--- TASK DETAILS ---
Write out, exactly as they stand, the line containing "36 variantes possibles" and all subsequent lines up to and including the final line of the records.

....

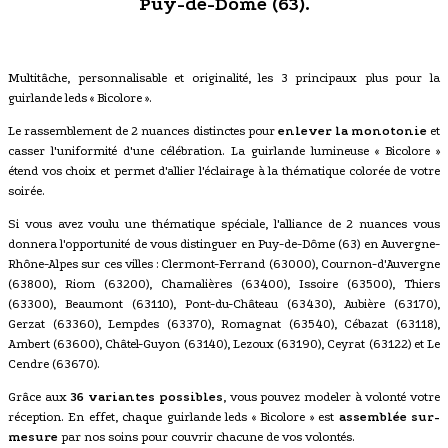
Puy-de-Dôme (63).
Multitâche, personnalisable et originalité, les 3 principaux plus pour la
guirlande leds « Bicolore ».
Le rassemblement de 2 nuances distinctes pour
enlever la monotonie
et
casser l'uniformité d'une célébration. La guirlande lumineuse « Bicolore »
étend vos choix et permet d'allier l'éclairage à la thématique colorée de votre
soirée.
Si vous avez voulu une thématique spéciale, l'alliance de 2 nuances vous
donnera l'opportunité de vous distinguer en Puy-de-Dôme (63) en Auvergne-
Rhône-Alpes sur ces villes : Clermont-Ferrand (63000), Cournon-d'Auvergne
(63800), Riom (63200), Chamalières (63400), Issoire (63500), Thiers
(63300), Beaumont (63110), Pont-du-Château (63430), Aubière (63170),
Gerzat (63360), Lempdes (63370), Romagnat (63540), Cébazat (63118),
Ambert (63600), Châtel-Guyon (63140), Lezoux (63190), Ceyrat (63122) et Le
Cendre (63670).
Grâce aux
36 variantes possibles
, vous pouvez modeler à volonté votre
réception. En effet, chaque guirlande leds « Bicolore » est
assemblée sur-
mesure
par nos soins pour couvrir chacune de vos volontés.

....

--- RESPONSE ---
36 variantes possibles
, vous pouvez modeler à volonté votre
réception. En effet, chaque guirlande leds « Bicolore » est
assemblée sur-
mesure
par nos soins pour couvrir chacune de vos volontés.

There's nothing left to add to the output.